Still, intermittent tests have been one of the most annoying thorns in the side of this entire process. As we scale the organization, buildbot will be busy most of the day, generally building three to five different change sets as part of the same build. Any of those committers will be prevented from deploying their changes to production until at least the next build has completed. This can add half an hour to the build-tests-deploy cycle, which hashes the mellow of continuous deployment driven development goodness!

To illustrate, the worst week of our internal buildbot for 2010 looked like this:

Clearly, in an environment that values quick iteration and agile development, if you find yourself in that position, you want to do something about it. So we did!

The key insight is that an intermittent test only fails some of the time, but a real failure caused by new code will fail all of the time. The second insight was that we could gather the specific outcome of each test within each test run, to track metrics on tests over time. We started by just adding these measurements and tracking tests over time.

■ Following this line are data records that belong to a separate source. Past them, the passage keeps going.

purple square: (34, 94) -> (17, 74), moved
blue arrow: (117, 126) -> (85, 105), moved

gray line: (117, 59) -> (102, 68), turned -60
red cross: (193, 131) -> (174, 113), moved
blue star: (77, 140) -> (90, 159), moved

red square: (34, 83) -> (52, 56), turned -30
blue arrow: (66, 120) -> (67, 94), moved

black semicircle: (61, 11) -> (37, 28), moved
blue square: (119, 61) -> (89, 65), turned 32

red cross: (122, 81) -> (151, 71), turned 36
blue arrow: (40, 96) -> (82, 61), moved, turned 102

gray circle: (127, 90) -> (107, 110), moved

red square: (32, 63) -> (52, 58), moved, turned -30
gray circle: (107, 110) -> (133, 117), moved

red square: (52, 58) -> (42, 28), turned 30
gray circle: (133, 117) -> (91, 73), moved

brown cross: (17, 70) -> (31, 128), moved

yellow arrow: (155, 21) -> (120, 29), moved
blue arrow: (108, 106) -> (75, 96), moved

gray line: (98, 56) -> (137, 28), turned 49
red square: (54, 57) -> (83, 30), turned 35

Once we learned that we could predict an intermittent test based on two successive test runs, and that we get clear green-or-red status out of each test run, we re-structured the way that we run tests.

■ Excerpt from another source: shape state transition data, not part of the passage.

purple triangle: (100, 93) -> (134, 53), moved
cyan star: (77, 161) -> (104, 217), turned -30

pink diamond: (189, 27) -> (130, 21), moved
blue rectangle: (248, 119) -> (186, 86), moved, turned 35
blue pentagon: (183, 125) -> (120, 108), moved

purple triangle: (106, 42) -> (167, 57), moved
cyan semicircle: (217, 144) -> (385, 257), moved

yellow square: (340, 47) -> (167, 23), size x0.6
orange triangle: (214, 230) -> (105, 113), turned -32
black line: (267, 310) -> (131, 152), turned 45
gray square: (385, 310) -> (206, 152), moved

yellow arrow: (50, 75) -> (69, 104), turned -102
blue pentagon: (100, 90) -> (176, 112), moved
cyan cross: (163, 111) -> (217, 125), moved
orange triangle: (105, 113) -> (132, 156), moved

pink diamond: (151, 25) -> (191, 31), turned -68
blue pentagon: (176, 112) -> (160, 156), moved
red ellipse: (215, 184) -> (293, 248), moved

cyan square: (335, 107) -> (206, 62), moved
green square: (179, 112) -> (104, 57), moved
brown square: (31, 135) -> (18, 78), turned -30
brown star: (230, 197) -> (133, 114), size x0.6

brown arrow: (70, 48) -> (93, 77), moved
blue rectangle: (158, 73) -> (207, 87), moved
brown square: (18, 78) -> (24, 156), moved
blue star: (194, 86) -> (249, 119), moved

Because we have 40,000 tests to run, allocated over several thousand test implementation files, we split the entire batch of tests across a large number of virtual machines, hosted on a few really beefy server-class machines (raid-6 SSD, 48 GB RAM, dual-CPU six-core-Xeon type machines). Our first implementation spreads the build files across different machines, and uses measurements of how long each test file is to statically sort the files into reasonably equal run lengths. This worked for many years, but now we have better information!

We updated our test runners to first discover all tests that need to run, and put those into a database of available tests. Each build slave will then request one test at a time from this database (which we call the Test Distributor), run the test, and report back. We start by doling out the slowest tests, and then dole out faster and faster tests, to achieve almost 100% perfect balancing in runtime. Even better, though — we know whether a test fails, while the build is still running. Thus, we made the distributor re-distribute a test that is reported as red to some other build slave. If the test comes back as green, we then classify the test as intermittent, and do not make that one red test get in the way of declaring the change set we’re testing as successful. In addition, we remove the build slave that reported the intermittent from the pool of available builders, so that we can analyze the cause of the intermittency whenever convenient.

Does this work?
Oh, yes! Here is a screen shot from the buildbot availability status this week. You will see that the buildbot caught some real, red check-ins, but intermittent tests are not getting in the way anymore. Thursday, we had an entire day with 100% green availability!

Pretty nifty, huh? I’m glad that I work in an environment as dynamic as IMVU that really cares about keeping our productivity up. The more we can remove annoying roadblocks from the path between developers doing hard work, and them seeing their hard work pay off, the better we will do.